Price Fishback (Arizona) and Shawn Kantor (Arizona)
Abstract:  The primary institutions governing the modern housing finance system emanated from the New Deal, especially the National Housing Act of 1934.  There is significant debate today regarding the usefulness of the integrated public and private means of financing housing in the United States.  While we intend to make no judgments about the current mortgage finance system, the goal of this paper is to investigate the effects of the New Deal’s spending and housing programs.  Using a recently-uncovered data set that describes over 30 federal New Deal spending, loan, and mortgage insurance programs across all U.S. counties from 1933 to 1939, we empirically examine the New Deal’s impact on housing and rental values and homeownership rates from 1930 to 1940.  In the process of estimating the impact of the New Deal, we develop an econometric model that controls for the endogeneity of New Deal activity and for the spatial correlation among neighboring housing markets.

 
"Biological Innovation and Productivity Growth 
in American Wheat Production, 1800-1940"
Alan Olmstead (Davis) and Paul Rhode (North Carolina)

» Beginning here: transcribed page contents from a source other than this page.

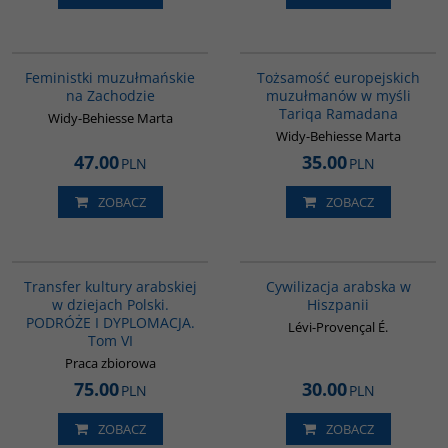
G1148
G298
Feministki muzułmańskie
Tożsamość europejskich
na Zachodzie
muzułmanów w myśli
Tariqa Ramadana
Widy-Behiesse Marta
Widy-Behiesse Marta
47.00
35.00
PLN
PLN
ZOBACZ
ZOBACZ
G1073
00020G
Transfer kultury arabskiej
Cywilizacja arabska w
w dziejach Polski.
Hiszpanii
PODRÓŻE I DYPLOMACJA.
Lévi-Provençal É.
Tom VI
Praca zbiorowa
75.00
30.00
PLN
PLN
ZOBACZ
ZOBACZ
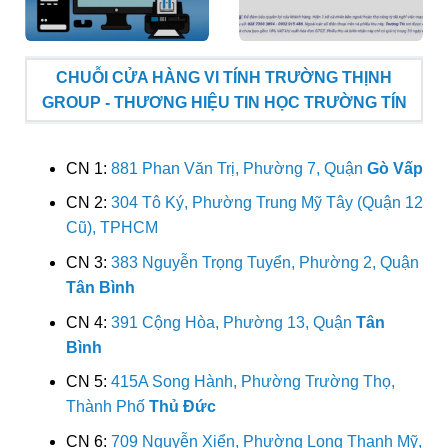
CHUỖI CỬA HÀNG VI TÍNH TRƯỜNG THỊNH
GROUP - THƯƠNG HIỆU TIN HỌC TRƯỜNG TÍN
CN 1:
881 Phan Văn Trị, Phường 7, Quận
Gò Vấp
CN 2:
304 Tô Ký, Phường Trung Mỹ Tây (Quận 12
Cũ), TPHCM
CN 3:
383 Nguyễn Trọng Tuyển, Phường 2, Quận
Tân Bình
CN 4:
391 Cộng Hòa, Phường 13, Quận
Tân
Bình
CN 5:
415A Song Hành, Phường Trường Thọ,
Thành Phố
Thủ Đức
CN 6:
709 Nguyễn Xiển, Phường Long Thạnh Mỹ,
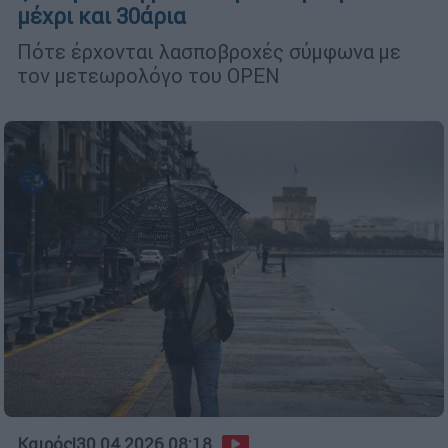
μέχρι και 30άρια
Πότε έρχονται λασποβροχές σύμφωνα με
τον μετεωρολόγο του OPEN
Καιρός
|
30.04.2026 08:18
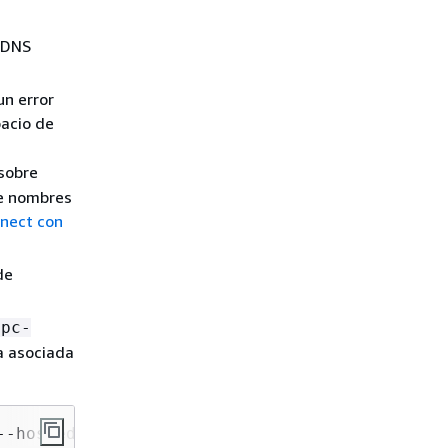
y DNS
un error
pacio de
 sobre
de nombres
nect con
de
vpc-
da asociada
--hosted-zone-id 
Z1234567890ABC
 --vpc VPCRegi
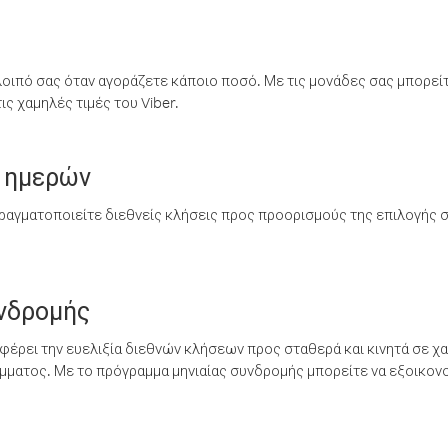
λοιπό σας όταν αγοράζετε κάποιο ποσό. Με τις μονάδες σας μπορεί
ς χαμηλές τιμές του Viber.
 ημερών
ραγματοποιείτε διεθνείς κλήσεις προς προορισμούς της επιλογής σ
υνδρομής
έρει την ευελιξία διεθνών κλήσεων προς σταθερά και κινητά σε χα
ματος. Με το πρόγραμμα μηνιαίας συνδρομής μπορείτε να εξοικονο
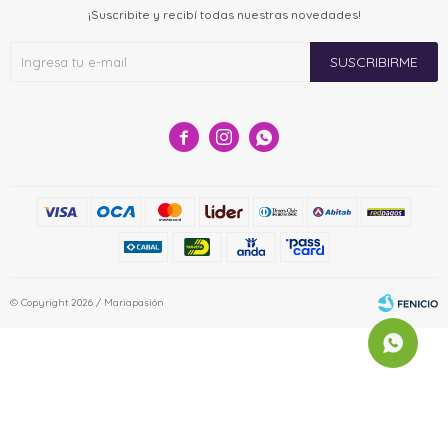
¡Suscribite y recibí todas nuestras novedades!
SUSCRIBIRME



© Copyright 2026 / Mariapasión
Fenicio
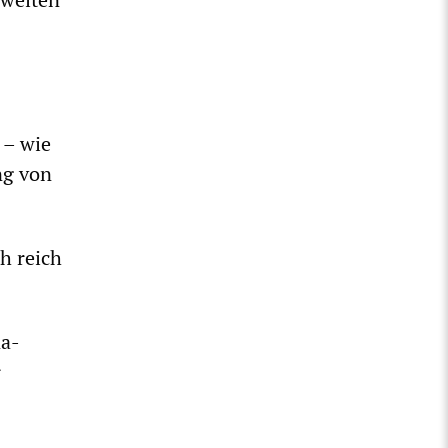
 – wie
ng von
h reich
na-
r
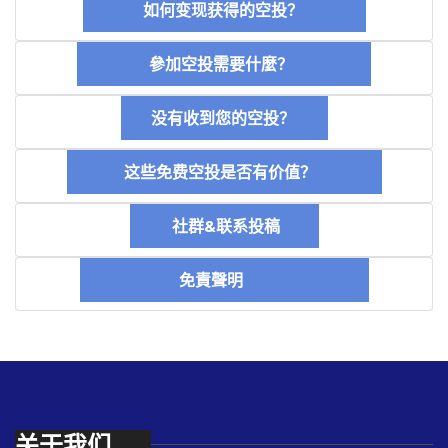
如何变现获得的空投？
參加空投需要什麼？
没有收到您的空投？
这些免费空投是否有价值？
社群&联系投稿
免責聲明
关于我们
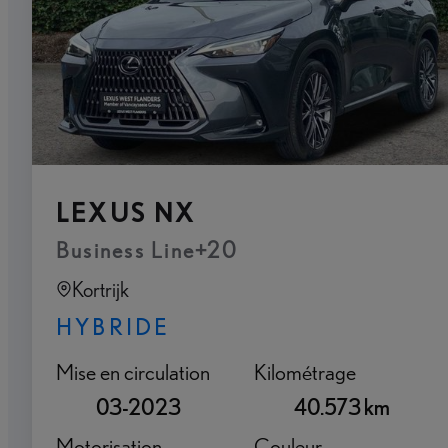
LEXUS NX
Business Line+20
Kortrijk
HYBRIDE
Mise en circulation
Kilométrage
03-2023
40.573 km
Motorisation
Couleur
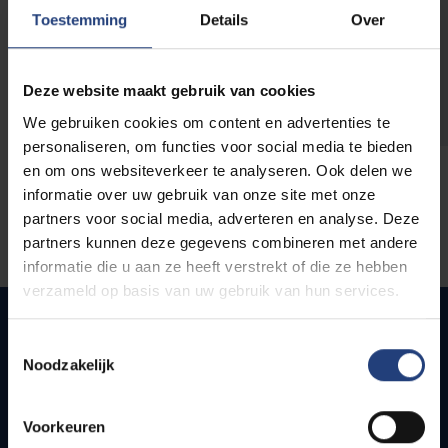
opleidingen
Toestemming
Details
Over
Deze website maakt gebruik van cookies
We gebruiken cookies om content en advertenties te
personaliseren, om functies voor social media te bieden
en om ons websiteverkeer te analyseren. Ook delen we
informatie over uw gebruik van onze site met onze
partners voor social media, adverteren en analyse. Deze
partners kunnen deze gegevens combineren met andere
informatie die u aan ze heeft verstrekt of die ze hebben
verzameld op basis van uw gebruik van hun services.
Toestemmingsselectie
Noodzakelijk
Snel naar
Webmail
Voorkeuren
Jobs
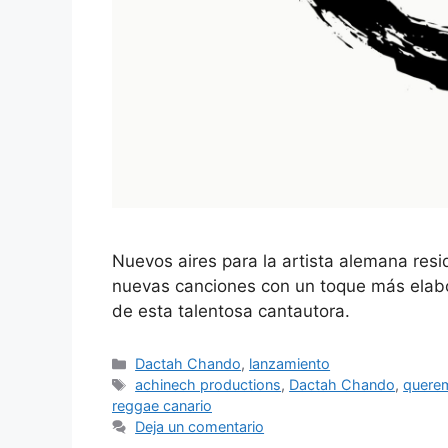
Nuevos aires para la artista alemana resi
nuevas canciones con un toque más elabor
de esta talentosa cantautora.
Dactah Chando
,
lanzamiento
achinech productions
,
Dactah Chando
,
quere
reggae canario
Deja un comentario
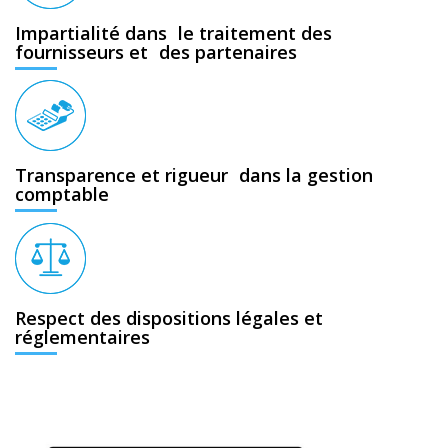
Impartialité dans le traitement des
fournisseurs et des partenaires
Transparence et rigueur dans la gestion
comptable
Respect des dispositions légales et
réglementaires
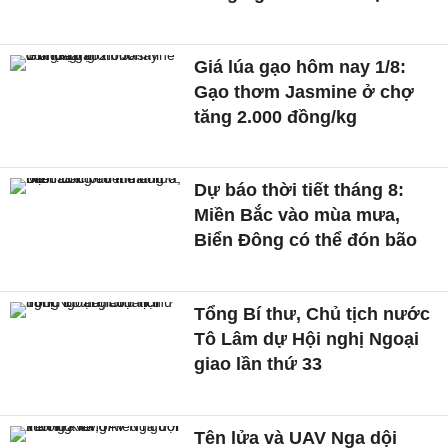
Giá lúa gạo hôm nay 1/8:
Gạo thơm Jasmine ở chợ
tăng 2.000 đồng/kg
Dự báo thời tiết tháng 8:
Miền Bắc vào mùa mưa,
Biển Đông có thể đón bão
Tổng Bí thư, Chủ tịch nước
Tô Lâm dự Hội nghị Ngoại
giao lần thứ 33
Tên lửa và UAV Nga dội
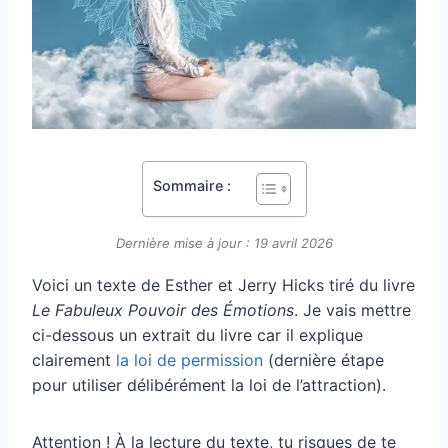
Sommaire :
Dernière mise à jour : 19 avril 2026
Voici un texte de Esther et Jerry Hicks tiré du livre
Le Fabuleux Pouvoir des Émotions
. Je vais mettre
ci-dessous un extrait du livre car il explique
clairement
la loi de permission
(dernière étape
pour utiliser délibérément la loi de l’attraction).
Attention ! À la lecture du texte, tu risques de te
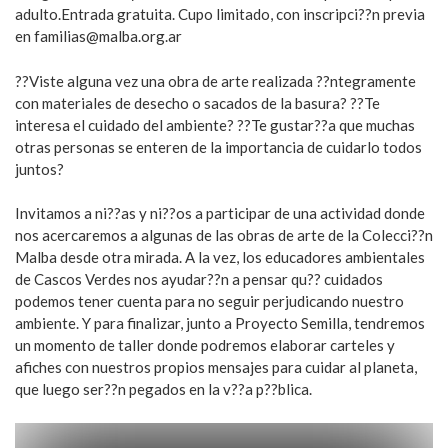
adulto.Entrada gratuita. Cupo limitado, con inscripci??n previa
en
familias@malba.org.ar
??Viste alguna vez una obra de arte realizada ??ntegramente
con materiales de desecho o sacados de la basura? ??Te
interesa el cuidado del ambiente? ??Te gustar??a que muchas
otras personas se enteren de la importancia de cuidarlo todos
juntos?
Invitamos a ni??as y ni??os a participar de una actividad donde
nos acercaremos a algunas de las obras de arte de la Colecci??n
Malba desde otra mirada. A la vez, los educadores ambientales
de Cascos Verdes nos ayudar??n a pensar qu?? cuidados
podemos tener cuenta para no seguir perjudicando nuestro
ambiente. Y para finalizar, junto a Proyecto Semilla, tendremos
un momento de taller donde podremos elaborar carteles y
afiches con nuestros propios mensajes para cuidar al planeta,
que luego ser??n pegados en la v??a p??blica.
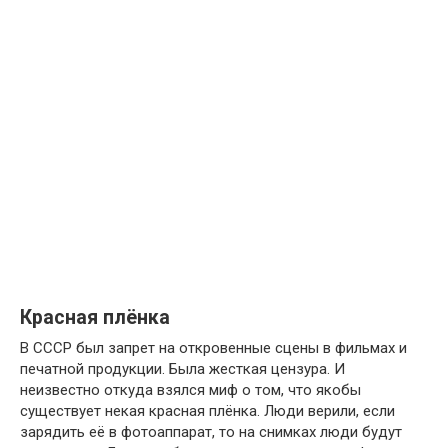
Красная плёнка
В СССР был запрет на откровенные сцены в фильмах и
печатной продукции. Была жесткая цензура. И
неизвестно откуда взялся миф о том, что якобы
существует некая красная плёнка. Люди верили, если
зарядить её в фотоаппарат, то на снимках люди будут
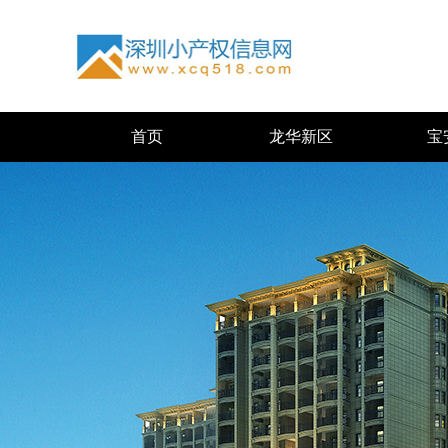
首页
龙华新区
宝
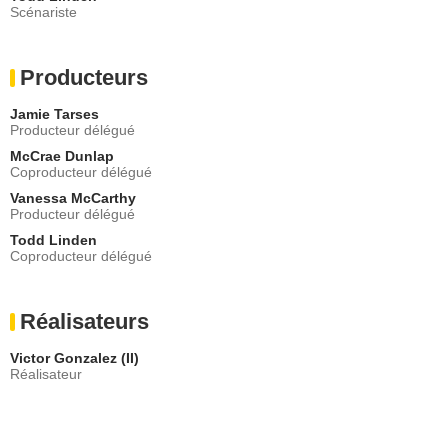
Scénariste
Producteurs
Jamie Tarses
Producteur délégué
McCrae Dunlap
Coproducteur délégué
Vanessa McCarthy
Producteur délégué
Todd Linden
Coproducteur délégué
Réalisateurs
Victor Gonzalez (II)
Réalisateur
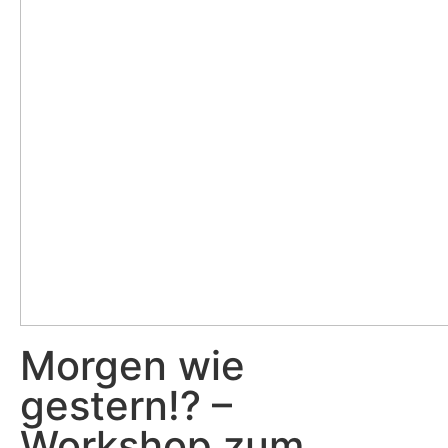
Morgen wie
gestern!? –
Workshop zum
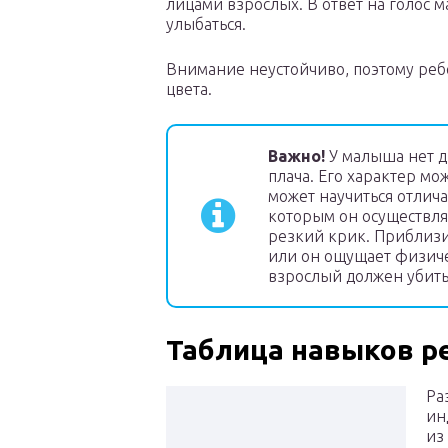
лицами взрослых. В ответ на голос 
улыбаться.
Внимание неустойчиво, поэтому ре
цвета.
Важно!
У малыша нет др
плача. Его характер м
может научиться отлича
которым он осуществляе
резкий крик. Приблизи
или он ощущает физиче
взрослый должен убить
Таблица навыков ре
Ра
ин
из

Abstract:  Contrary to what is generally believed, there was significant biological innovation in American wheat production before the biological revolution of the 1930s and 1940s.  These innovations took two related forms.  First, there were wholesale changes in wheat varieties that facilitated the spread of grain cultivation to the Great Plains and Pacific Coast.  The new varieties, including all the hard red spring wheats and all the hard red winter wheats later grown, increased yields by about one-third over what would have occurred in their counterfactual absence.  Second, farmers had to adapt varieties and methods to offset the growing threat of pests and diseases. Our estimates suggest that these efforts increased yields by about 40 percent. Formally accounting for these biological innovations leads to a substantial revision in the Parker and Klein estimates of the sources of labor productivity growth in American wheat culture.